**About this exercise:**
Extract each line of the records below that contains the word "Nootropics".

□ □ □ □ □

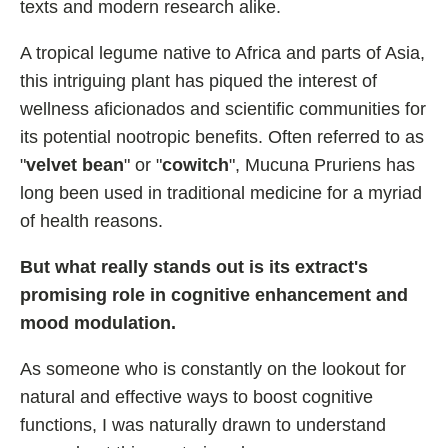
texts and modern research alike.
Best Nootropics for ADHD
Best Nootropics for Programming
A tropical legume native to Africa and parts of Asia,
this intriguing plant has piqued the interest of
Best Racetams
wellness aficionados and scientific communities for
Fladrafinil vs. Flmodafinil
its potential nootropic benefits. Often referred to as
Adderall vs. Aniracetam
"
velvet bean
" or "
cowitch
", Mucuna Pruriens has
Pramiracetam vs. Noopept
long been used in traditional medicine for a myriad
Modafinil and Food
of health reasons.
Nootropics List (A-Z)
But what really stands out is its extract's
promising role in cognitive enhancement and
mood modulation.
🔎 Nootropics Reviews
As someone who is constantly on the lookout for
NooCube
natural and effective ways to boost cognitive
Mind Lab Pro
functions, I was naturally drawn to understand
Modafinil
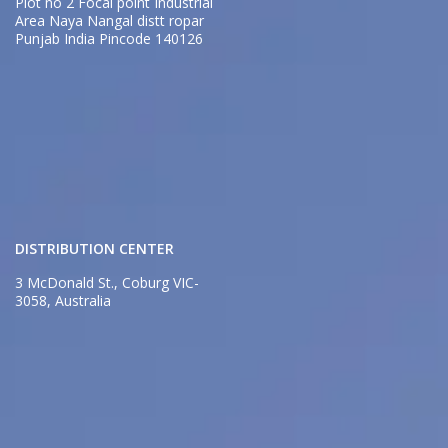
Plot no 2 Focal point Industrial
Area Naya Nangal distt ropar
Punjab India Pincode 140126
DISTRIBUTION CENTER
3 McDonald St., Coburg VIC-
3058, Australia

□ □ □ □ □

**Answer for the task:**
Best Nootropics for ADHD
Best Nootropics for Programming
Nootropics List (A-Z)
🔎 Nootropics Reviews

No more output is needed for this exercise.